Further, while operations are depicted in a particular order, this should not be understood as requiring that such operations be performed in the particular order shown or in sequential order. Under certain circumstances, multitasking and parallel processing may be advantageous. Likewise, while several specific implementation details are included in the above discussion, these should not be construed as limitations on the scope of the disclosure. Certain features that are described in the context of separate embodiments can also be implemented in combination in a single embodiment. Conversely, various features that are described in the context of a single embodiment can also be implemented in multiple embodiments separately or in any suitable subcombination.

Although the subject matter has been described in language specific to structural features and/or methodological acts, it is to be understood that the subject matter defined in the appended claims is not necessarily limited to the specific features or acts described above. Rather, the specific features and acts described above are disclosed as example forms of implementing the claims.

Claims

1. A video processing method, comprising:

extracting an image part of a region where the target object is located from each video sequence image to generate a corresponding first image;

2. The method of claim 1, wherein the target background image comprises two white lines with a set width, and the two white lines are parallel to each other.

3. The method according to claim 1, wherein if at least two candidate objects are obtained from the video to be processed, the determining the target object in the video to be processed comprises:

acquiring the position of each candidate object in each video sequence image;

and determining the candidate object with the changed position and the longest motion trail as the target object.

4. The method of claim 1, wherein determining the target background image comprises:

acquiring a corresponding target background image from a preset background image library based on the target object, wherein the background image library comprises a plurality of background images; alternatively, the first and second electrodes may be,

and acquiring the target background image based on the target object and the at least two frames of video sequence images.

5. The method of claim 4, wherein obtaining a corresponding target background image from a preset background gallery based on the target object comprises:

acquiring attribute information of the target object;

6. The method of claim 4, wherein the obtaining the target background image based on the target object and the at least two frames of video sequence images comprises:

acquiring two frames of video sequence images, wherein the change distance corresponding to the target object in the two frames of video sequence images is not less than a preset distance;

and respectively extracting image parts except the region where the target object is located from the two frames of video sequence images, generating two frames of second images based on the two extracted image parts, and combining the two frames of second images to generate the target background image.
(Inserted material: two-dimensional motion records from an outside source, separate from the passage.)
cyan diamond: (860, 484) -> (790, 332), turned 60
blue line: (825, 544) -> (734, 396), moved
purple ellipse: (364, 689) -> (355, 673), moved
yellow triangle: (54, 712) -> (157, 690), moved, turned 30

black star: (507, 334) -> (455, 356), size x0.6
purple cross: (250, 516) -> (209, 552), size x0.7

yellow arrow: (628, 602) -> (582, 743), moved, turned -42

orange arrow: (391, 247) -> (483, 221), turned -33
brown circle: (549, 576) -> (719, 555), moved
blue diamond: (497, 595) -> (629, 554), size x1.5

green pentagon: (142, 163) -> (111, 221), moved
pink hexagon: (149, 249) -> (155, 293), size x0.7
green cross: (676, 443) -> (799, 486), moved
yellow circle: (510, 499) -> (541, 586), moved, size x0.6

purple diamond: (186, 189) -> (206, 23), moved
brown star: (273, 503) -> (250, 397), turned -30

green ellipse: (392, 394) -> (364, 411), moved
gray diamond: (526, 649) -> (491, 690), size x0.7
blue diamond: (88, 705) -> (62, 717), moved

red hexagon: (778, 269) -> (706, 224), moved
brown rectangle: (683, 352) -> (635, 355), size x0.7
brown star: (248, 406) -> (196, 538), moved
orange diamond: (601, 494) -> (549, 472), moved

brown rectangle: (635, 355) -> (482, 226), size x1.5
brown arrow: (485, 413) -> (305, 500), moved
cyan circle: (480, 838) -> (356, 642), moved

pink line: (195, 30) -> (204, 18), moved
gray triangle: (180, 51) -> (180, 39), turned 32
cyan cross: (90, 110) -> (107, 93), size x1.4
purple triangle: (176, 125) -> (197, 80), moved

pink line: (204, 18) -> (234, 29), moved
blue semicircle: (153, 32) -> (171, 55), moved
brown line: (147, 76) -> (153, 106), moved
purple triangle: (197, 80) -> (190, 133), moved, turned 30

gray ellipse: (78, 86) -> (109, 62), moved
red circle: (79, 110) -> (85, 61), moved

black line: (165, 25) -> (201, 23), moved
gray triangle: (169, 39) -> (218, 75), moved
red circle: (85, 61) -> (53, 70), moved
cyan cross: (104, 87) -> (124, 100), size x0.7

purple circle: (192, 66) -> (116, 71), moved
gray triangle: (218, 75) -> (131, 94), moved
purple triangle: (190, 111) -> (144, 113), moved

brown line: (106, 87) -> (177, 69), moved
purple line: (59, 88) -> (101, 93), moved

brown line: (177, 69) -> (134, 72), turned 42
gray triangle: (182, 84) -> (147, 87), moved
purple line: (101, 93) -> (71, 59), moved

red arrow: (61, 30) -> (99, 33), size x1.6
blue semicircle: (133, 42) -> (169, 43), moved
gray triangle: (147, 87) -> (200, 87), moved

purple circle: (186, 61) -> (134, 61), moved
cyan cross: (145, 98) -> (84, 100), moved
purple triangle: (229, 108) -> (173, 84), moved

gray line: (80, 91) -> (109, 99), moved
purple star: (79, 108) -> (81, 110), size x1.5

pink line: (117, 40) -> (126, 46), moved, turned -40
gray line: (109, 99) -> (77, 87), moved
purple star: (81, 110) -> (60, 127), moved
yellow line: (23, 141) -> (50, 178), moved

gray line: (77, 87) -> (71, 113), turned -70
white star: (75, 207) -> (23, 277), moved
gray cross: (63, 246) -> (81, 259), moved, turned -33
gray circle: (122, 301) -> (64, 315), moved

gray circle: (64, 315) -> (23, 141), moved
7. The method according to claim 1, wherein the superimposing each first image with the determined target background image to obtain the processed video with 3D display effect comprises:

for each first image, covering the first image on the target background image for superposition to obtain a third image corresponding to the first image;

and synthesizing each third image according to the frame arrangement sequence of the at least two frames of video sequence images to obtain the processed video.

8. A video processing apparatus, comprising:

the first image acquisition module is used for extracting the image part of the area where the target object is located from each video sequence image so as to generate a corresponding first image;

9. An electronic device comprising a memory and a processor;

the memory has stored therein a computer program;

the processor for executing the computer program to implement the method of any one of claims 1 to 7.

10. A computer-readable storage medium, characterized in that a computer program is stored on the computer-readable storage medium, which computer program, when being executed by a processor, carries out the method of any one of claims 1 to 7.